## [AIM OF THE TASK]
Find and copy each line of the records where the string "Ihrem" shows up.

## [DATA FOR THIS TASK]

------------------------------------------------------------------------

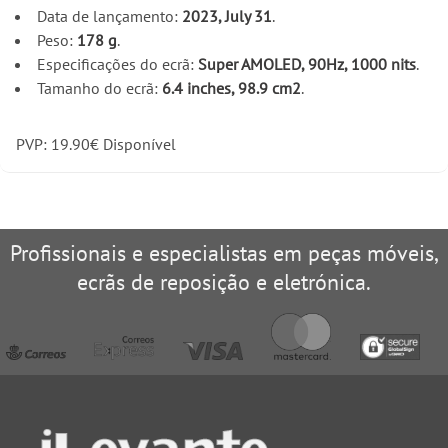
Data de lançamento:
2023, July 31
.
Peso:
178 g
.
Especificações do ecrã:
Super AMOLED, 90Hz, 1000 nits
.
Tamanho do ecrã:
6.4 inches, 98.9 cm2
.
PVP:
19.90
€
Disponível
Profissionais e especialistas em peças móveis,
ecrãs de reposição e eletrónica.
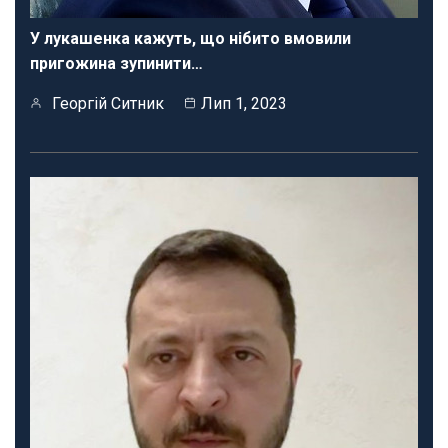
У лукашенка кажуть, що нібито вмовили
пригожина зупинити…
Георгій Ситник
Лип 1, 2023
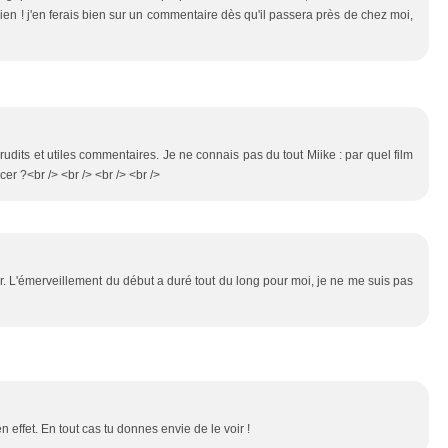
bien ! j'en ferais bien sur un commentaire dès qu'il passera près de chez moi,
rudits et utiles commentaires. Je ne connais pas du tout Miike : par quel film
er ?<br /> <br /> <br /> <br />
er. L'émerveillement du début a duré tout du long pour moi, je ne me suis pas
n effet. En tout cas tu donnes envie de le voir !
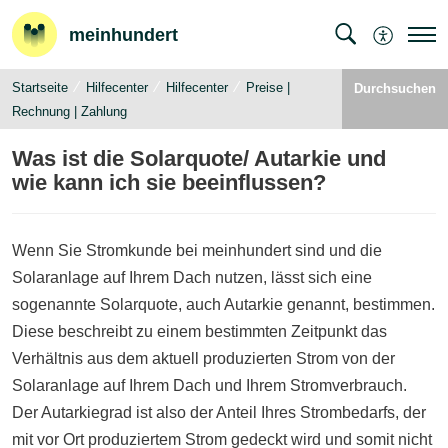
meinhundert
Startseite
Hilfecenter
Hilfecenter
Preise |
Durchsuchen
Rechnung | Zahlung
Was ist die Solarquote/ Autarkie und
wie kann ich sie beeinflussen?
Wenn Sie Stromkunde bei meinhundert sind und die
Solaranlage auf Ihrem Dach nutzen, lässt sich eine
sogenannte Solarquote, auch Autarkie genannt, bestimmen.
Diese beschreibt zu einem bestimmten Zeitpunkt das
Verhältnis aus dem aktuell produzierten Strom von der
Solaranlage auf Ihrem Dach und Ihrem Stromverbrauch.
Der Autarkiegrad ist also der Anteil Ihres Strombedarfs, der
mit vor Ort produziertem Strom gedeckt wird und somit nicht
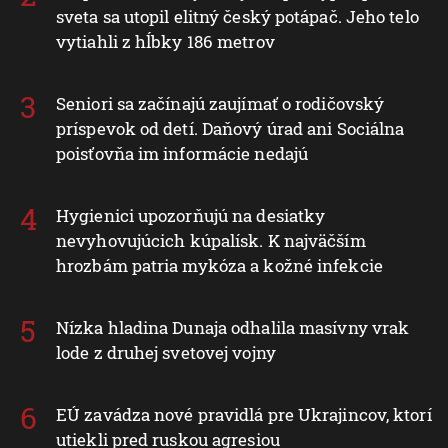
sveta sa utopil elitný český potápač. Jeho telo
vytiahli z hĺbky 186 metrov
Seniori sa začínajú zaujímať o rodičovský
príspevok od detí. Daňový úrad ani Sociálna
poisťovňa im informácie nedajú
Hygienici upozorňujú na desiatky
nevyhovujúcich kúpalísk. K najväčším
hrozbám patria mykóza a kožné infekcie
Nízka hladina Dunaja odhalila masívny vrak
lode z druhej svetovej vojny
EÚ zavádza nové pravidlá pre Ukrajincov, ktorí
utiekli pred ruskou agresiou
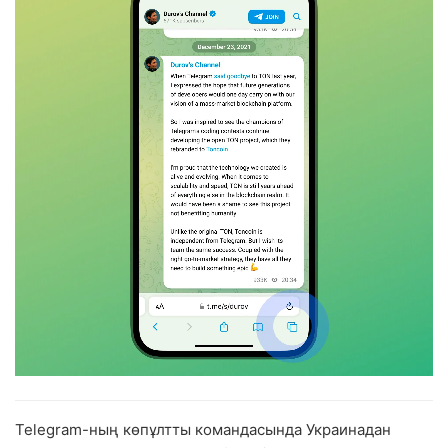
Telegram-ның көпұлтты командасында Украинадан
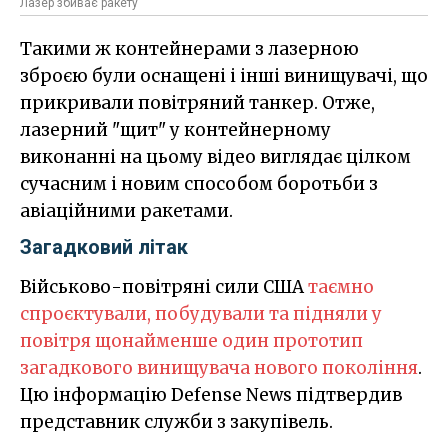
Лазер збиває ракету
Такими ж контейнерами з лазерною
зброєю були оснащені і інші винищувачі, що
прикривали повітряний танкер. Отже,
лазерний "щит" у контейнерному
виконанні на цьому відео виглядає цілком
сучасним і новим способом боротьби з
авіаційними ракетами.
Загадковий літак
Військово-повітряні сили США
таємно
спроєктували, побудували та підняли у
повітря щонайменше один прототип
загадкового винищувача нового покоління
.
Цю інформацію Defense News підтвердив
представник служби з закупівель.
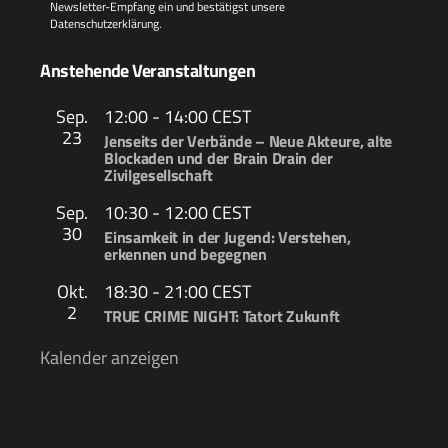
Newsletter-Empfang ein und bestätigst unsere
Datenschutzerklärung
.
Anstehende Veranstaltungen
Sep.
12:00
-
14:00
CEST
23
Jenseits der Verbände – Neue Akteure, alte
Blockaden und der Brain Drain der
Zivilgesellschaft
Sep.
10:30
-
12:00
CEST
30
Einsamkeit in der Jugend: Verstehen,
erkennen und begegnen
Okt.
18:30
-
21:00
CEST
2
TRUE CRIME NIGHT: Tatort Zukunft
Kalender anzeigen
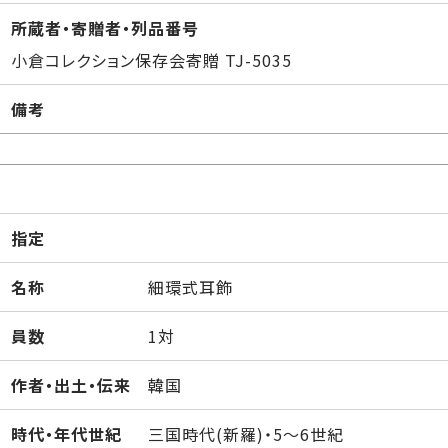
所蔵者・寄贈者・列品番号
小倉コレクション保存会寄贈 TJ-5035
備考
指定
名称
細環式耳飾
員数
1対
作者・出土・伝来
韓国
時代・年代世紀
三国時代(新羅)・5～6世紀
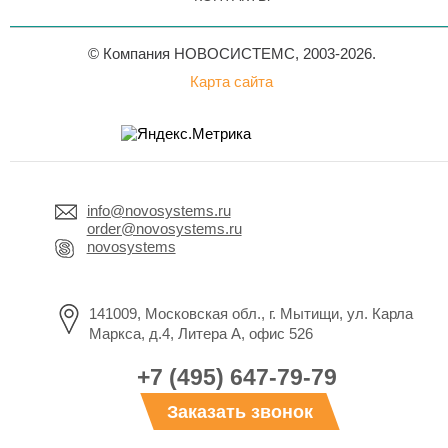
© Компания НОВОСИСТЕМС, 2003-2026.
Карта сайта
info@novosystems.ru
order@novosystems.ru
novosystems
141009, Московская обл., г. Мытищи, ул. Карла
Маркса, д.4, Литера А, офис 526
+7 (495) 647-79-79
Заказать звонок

------------------------------------------------------------------------

## [TASK RESULT]
Solaranlage auf Ihrem Dach nutzen, lässt sich eine
Solaranlage auf Ihrem Dach und Ihrem Stromverbrauch.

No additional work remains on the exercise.